Spokesman Tim Purcell describes the process of acquiring the expertise necessary to make a successful competitive tender as an organic one. “Our approach has developed over time and to a significant extent we’ve acquired the relevant knowledge through experience,” he says.

Nevertheless, applying for commercial contracts rather than grants involved a significant culture shift in the organisation, forcing it to “become more aggressive and professional”.

“It was about thinking business first,” says Purcell. “The most important thing was that HCT had to have a great product – actually a better product than our competitors. To get work initially you have to be better than the established companies.”

Since HCT’s charitable status restricted its commercial activity, a separate trading arm, CT Plus, was set up to operate the red bus route. HCT’s head of business development, Julie Gilson, explains: “Although we had started to get commercial contracts under the charity HCT, getting a large multi-million contract meant that it was appropriate to set up a commercial trading company.” This meant more bureaucracy and auditing costs as the organisation was reporting to both the Charity Commission and Companies House.

The vehicles themselves were leased and the decision was made not to carry advertising in order to make the company’s buses look distinctive.

The results
Building on its success with that first red bus route, HCT now runs another three such routes, the latest contract having commenced this month.

“We are regularly ranked in the publicly-available monthly performance statistics as being one of the most reliable service providers for TfL,” says Purcell.

The group has also won a number of other commercial contracts in recent years, including running social services transport in Kensington and Chelsea and over forty school bus routes in West Yorkshire. The latter required the setting up of another trading arm, which is registered as a CIC. The group are also in the process of converting the original CT Plus from a company limited by guarantee into a CIC.

HCT has also improved its commercial expertise in recent years by recruiting staff with experience of tendering for contracts.
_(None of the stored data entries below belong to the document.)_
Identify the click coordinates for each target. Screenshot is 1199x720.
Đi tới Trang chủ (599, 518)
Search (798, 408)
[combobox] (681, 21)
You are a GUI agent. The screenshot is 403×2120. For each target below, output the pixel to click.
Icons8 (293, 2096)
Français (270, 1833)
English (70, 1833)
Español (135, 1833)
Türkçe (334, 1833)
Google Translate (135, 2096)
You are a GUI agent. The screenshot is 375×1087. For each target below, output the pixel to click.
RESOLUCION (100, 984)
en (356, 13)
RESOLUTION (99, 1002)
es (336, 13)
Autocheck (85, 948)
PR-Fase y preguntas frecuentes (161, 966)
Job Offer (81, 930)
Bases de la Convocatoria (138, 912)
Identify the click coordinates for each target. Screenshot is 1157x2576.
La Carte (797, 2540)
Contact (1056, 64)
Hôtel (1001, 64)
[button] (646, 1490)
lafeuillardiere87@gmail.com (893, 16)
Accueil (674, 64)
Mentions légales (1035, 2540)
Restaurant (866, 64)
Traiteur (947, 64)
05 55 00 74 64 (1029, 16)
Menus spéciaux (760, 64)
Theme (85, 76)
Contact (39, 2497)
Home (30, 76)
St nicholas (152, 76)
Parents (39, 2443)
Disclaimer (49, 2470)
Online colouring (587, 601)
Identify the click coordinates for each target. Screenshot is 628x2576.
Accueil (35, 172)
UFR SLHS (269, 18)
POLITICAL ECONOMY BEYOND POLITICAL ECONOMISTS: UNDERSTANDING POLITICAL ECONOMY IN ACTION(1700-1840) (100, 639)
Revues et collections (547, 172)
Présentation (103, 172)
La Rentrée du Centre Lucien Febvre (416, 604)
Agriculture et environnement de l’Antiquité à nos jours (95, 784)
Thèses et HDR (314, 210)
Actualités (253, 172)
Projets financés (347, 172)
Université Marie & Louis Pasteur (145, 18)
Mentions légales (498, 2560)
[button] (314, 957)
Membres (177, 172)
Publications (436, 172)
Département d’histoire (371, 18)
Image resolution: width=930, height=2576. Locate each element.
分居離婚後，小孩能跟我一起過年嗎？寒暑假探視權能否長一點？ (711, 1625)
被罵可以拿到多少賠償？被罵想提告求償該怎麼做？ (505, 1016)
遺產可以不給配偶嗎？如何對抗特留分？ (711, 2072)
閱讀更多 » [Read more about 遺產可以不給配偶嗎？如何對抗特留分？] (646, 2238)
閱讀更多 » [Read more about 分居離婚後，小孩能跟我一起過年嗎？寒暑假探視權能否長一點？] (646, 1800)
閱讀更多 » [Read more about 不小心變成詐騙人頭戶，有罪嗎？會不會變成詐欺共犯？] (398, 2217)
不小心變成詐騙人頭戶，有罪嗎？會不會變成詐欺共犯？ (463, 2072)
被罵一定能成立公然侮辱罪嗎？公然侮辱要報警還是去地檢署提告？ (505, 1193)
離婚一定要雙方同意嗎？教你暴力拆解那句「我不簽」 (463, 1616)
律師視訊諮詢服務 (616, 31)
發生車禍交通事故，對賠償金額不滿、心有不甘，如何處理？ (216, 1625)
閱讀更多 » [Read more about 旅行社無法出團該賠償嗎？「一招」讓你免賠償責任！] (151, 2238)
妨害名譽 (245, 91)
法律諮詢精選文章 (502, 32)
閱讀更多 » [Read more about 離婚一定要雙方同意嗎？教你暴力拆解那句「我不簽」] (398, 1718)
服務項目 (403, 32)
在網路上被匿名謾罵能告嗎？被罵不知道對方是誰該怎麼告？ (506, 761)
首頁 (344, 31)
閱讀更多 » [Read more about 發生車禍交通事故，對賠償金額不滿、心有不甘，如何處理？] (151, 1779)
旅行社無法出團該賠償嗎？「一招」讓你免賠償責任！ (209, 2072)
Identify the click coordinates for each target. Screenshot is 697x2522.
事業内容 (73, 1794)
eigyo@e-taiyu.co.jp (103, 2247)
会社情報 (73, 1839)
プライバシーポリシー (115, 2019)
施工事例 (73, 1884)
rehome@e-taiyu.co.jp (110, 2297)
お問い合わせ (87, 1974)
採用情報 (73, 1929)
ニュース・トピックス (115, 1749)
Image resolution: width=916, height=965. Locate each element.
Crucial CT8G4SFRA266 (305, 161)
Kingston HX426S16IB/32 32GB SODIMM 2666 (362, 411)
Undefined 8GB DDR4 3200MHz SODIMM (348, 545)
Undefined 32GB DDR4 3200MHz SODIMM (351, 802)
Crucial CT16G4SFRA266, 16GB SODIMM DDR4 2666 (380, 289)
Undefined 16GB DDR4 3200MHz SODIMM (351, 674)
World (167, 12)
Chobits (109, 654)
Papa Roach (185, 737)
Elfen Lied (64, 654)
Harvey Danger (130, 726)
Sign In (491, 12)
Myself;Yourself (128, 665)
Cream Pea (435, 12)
However, it has taken pains to make sure its new recruits share its social ethos – partly since, according to Purcell, that ethos is the key to its commercial success.

“Because HCT is a grassroots organisation with stakeholder involvement and its ear to the ground, it can offer a better service than its commercial competitors,” he says.

The organisation continues to provide local community transport services in various London boroughs, as well as running training programmes to raise local employability levels. “Being a social enterprise gives you an advantage, especially in an area like transport which obviously has a service as well as a commercial aspect,” says Purcell.

HCT Group now has an annual turnover in the region of £15m, and is keen to see that grow even more. “We are regularly approached to tender for other contracts and we look forward to furthering the significant rate of growth that our businesses have shown over the past few years,” says Purcell.

HCT’s success was recognised in 2004 when it won the Social Enterprise Coalition’s Enterprising Solutions Award. SEC chair Baroness Glenys Thornton said: “It was a groundbreaking achievement for a community-owned bus service to win by competitive tender a brand new bus service. It shows that, given a level playing field and an understanding of social enterprise, there are no no-go areas in the public sector for socially-owned businesses.”